Он упал у ее постели в порыве раскаяния; над ним ее святое лицо, озаренное лучами нисходящего на нее небесного света, обернулось к нам в последний раз. Она снова заговорила:
– Ты поступил так в приступе гнева. Я никогда не держала на тебя зла. Я прощаю тебя, и Джон, надеюсь, тоже.
Мог ли я и дальше преследовать свою цель? Она истаяла, как не бывало. Но, превозмогая душившие меня слезы, я постарался выговорить ясно и внятно, чтобы донести свои слова до ее угасающего слуха и порадовать ее замирающее сердце:
– Я прощаю тебя, Ричард, и помогу в твоей беде.
Нелли уже ничего не видела, но вместо тусклой тени смерти, скользнувшей по ее лицу, оно озарилось тихим светом, и мы знали, что так выглядит упокоившаяся душа.
В ту ночь я выслушал его рассказ ради Нелли и понял, что лучше быть незаслуженно обиженным, чем грешить самому.
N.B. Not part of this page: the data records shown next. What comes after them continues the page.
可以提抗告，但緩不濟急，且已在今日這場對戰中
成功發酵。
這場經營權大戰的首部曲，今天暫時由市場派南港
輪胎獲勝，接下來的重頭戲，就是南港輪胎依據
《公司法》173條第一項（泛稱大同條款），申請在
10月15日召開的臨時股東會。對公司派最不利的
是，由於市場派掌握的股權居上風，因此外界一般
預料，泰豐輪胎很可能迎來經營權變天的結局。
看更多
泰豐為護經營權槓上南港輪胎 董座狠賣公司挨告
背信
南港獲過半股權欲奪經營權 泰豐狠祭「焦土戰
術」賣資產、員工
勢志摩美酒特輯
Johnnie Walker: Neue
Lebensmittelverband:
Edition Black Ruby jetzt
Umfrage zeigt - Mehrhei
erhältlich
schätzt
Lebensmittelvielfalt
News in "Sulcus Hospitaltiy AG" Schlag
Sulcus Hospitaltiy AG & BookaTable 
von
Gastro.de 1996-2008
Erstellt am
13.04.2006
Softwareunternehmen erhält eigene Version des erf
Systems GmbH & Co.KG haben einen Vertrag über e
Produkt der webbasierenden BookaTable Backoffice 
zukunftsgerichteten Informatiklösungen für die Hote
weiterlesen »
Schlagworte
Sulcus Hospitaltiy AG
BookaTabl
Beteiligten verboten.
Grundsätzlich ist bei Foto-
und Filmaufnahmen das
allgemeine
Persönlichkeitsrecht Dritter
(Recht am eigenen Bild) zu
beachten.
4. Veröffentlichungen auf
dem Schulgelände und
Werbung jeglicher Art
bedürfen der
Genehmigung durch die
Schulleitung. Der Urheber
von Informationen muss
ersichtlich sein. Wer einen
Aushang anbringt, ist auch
Посреди ночной бури мой враг пришел ко мне, а в тиши серого утра я проводил его прочь, пожелав:
– Бог в помощь!
И скорбь охватила меня, но жгучее бремя греховного, озлобленного сердца было снято. Я уже стар, моя дочь вышла замуж. Я стараюсь нести Слово Божие простым и доступным, всем понятным языком. И все, чему я учу, – это как жил и умер Христос и в чем заключалась вера Нелли, полная любви.